Recorded data
>>>

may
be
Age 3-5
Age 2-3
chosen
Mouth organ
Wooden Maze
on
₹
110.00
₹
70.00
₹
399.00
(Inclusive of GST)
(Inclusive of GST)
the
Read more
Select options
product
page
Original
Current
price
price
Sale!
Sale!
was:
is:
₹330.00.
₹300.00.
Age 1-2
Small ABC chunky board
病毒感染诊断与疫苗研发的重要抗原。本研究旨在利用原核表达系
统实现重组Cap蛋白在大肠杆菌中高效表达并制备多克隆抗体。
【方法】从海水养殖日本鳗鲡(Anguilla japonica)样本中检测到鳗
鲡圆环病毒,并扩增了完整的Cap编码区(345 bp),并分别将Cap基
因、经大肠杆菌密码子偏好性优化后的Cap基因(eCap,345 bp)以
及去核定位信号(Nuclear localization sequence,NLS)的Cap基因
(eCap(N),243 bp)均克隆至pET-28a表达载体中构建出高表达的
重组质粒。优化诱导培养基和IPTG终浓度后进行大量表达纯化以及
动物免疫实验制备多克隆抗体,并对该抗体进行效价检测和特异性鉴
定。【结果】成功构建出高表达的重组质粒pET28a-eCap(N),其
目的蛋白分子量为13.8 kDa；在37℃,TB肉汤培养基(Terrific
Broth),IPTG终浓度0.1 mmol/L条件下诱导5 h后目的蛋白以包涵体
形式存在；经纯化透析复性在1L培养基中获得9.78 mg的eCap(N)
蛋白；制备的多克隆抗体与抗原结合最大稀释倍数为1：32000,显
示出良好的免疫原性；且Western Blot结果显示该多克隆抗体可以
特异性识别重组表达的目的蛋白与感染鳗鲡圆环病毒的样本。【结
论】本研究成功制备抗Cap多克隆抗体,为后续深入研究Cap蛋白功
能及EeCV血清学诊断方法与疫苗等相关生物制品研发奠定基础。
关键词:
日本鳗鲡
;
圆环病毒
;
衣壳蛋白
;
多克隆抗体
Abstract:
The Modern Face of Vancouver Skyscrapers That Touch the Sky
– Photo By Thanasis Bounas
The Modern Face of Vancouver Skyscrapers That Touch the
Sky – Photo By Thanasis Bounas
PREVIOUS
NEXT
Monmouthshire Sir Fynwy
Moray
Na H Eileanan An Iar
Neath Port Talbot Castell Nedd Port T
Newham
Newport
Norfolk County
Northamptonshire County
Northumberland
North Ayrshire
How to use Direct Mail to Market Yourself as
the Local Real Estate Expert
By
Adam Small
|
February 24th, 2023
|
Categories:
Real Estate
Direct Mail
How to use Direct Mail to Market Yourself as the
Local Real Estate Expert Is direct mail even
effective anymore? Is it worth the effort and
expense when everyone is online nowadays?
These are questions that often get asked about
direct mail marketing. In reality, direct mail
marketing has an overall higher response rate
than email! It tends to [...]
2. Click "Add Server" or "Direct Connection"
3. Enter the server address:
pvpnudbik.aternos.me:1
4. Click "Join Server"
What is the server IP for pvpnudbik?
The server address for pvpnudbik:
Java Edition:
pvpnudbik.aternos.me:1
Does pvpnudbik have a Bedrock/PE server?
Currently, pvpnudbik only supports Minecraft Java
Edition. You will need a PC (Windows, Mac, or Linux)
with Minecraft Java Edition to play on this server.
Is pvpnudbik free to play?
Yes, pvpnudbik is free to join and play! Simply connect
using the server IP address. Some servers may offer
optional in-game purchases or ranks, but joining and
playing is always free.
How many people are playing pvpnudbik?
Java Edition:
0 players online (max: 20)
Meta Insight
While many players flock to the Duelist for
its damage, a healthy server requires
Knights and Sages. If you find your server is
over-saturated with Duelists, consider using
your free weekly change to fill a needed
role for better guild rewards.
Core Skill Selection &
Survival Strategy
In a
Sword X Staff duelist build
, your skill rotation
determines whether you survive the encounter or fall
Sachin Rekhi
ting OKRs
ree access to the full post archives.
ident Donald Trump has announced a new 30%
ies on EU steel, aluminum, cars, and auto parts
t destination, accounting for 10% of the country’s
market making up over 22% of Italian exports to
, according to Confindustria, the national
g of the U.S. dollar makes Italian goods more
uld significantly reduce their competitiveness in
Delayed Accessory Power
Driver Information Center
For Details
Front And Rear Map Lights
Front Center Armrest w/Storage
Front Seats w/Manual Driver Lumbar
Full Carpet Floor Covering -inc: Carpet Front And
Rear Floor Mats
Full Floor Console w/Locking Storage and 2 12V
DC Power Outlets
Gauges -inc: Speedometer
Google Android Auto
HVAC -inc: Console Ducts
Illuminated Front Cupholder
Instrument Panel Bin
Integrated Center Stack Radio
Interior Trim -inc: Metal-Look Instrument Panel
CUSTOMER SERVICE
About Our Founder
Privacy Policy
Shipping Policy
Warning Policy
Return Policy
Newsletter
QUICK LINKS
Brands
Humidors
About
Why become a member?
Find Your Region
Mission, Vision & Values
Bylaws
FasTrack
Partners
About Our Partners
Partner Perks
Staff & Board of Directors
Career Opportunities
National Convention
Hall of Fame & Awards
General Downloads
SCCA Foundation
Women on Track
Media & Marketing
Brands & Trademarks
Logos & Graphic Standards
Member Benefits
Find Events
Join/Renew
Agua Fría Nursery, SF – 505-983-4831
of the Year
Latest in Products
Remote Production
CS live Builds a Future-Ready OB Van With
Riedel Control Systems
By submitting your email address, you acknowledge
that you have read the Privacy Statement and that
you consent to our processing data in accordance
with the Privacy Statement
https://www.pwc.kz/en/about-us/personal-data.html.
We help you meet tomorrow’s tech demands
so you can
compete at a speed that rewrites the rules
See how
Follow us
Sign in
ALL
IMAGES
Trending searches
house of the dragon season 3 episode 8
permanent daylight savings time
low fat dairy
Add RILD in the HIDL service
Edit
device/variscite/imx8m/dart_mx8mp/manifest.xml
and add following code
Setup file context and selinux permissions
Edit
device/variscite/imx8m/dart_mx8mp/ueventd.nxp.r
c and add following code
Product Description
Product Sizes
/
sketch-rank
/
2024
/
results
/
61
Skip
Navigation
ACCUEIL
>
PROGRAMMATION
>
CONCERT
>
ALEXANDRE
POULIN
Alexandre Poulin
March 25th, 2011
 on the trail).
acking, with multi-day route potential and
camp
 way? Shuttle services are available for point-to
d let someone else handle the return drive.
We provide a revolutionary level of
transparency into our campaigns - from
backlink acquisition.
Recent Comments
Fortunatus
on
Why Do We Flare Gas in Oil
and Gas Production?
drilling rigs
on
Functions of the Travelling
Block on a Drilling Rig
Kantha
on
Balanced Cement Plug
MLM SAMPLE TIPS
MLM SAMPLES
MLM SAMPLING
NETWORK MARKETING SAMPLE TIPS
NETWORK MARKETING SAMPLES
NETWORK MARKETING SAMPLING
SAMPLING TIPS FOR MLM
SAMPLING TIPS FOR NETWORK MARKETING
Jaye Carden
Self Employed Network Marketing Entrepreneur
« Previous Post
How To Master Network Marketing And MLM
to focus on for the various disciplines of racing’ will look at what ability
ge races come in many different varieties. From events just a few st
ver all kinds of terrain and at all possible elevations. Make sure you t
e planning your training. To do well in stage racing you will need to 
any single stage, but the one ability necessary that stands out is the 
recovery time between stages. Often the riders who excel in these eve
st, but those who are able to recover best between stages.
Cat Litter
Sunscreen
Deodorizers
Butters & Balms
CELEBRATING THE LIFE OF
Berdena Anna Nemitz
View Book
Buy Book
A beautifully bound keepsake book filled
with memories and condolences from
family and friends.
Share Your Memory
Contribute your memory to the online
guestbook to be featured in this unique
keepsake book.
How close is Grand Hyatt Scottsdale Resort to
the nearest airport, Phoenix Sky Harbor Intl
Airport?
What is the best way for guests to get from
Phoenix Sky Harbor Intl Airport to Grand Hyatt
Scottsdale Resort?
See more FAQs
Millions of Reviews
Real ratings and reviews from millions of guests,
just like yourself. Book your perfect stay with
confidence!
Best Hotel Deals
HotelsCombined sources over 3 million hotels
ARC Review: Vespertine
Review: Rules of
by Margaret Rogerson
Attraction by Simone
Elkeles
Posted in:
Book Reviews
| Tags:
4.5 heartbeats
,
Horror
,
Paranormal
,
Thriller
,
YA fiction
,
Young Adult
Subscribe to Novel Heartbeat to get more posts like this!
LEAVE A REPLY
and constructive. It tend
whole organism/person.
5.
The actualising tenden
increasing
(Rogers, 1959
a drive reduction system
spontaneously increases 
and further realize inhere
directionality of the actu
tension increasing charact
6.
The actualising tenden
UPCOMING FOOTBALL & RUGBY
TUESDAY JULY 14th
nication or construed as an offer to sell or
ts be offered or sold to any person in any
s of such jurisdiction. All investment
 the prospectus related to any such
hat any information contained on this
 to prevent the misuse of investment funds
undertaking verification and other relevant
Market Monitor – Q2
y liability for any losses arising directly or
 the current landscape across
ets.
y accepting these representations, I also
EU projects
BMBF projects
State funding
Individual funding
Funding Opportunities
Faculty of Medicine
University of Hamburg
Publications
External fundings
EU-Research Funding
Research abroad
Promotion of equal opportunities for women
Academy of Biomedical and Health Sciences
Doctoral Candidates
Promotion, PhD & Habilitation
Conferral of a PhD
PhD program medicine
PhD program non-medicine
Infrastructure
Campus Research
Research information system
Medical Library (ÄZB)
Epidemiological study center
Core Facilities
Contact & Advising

<<<

- REQUIRED WORK:
Find how many lines of the preceding data contain "Edition", and answer with that number only.

- WRITTEN ANSWER:
4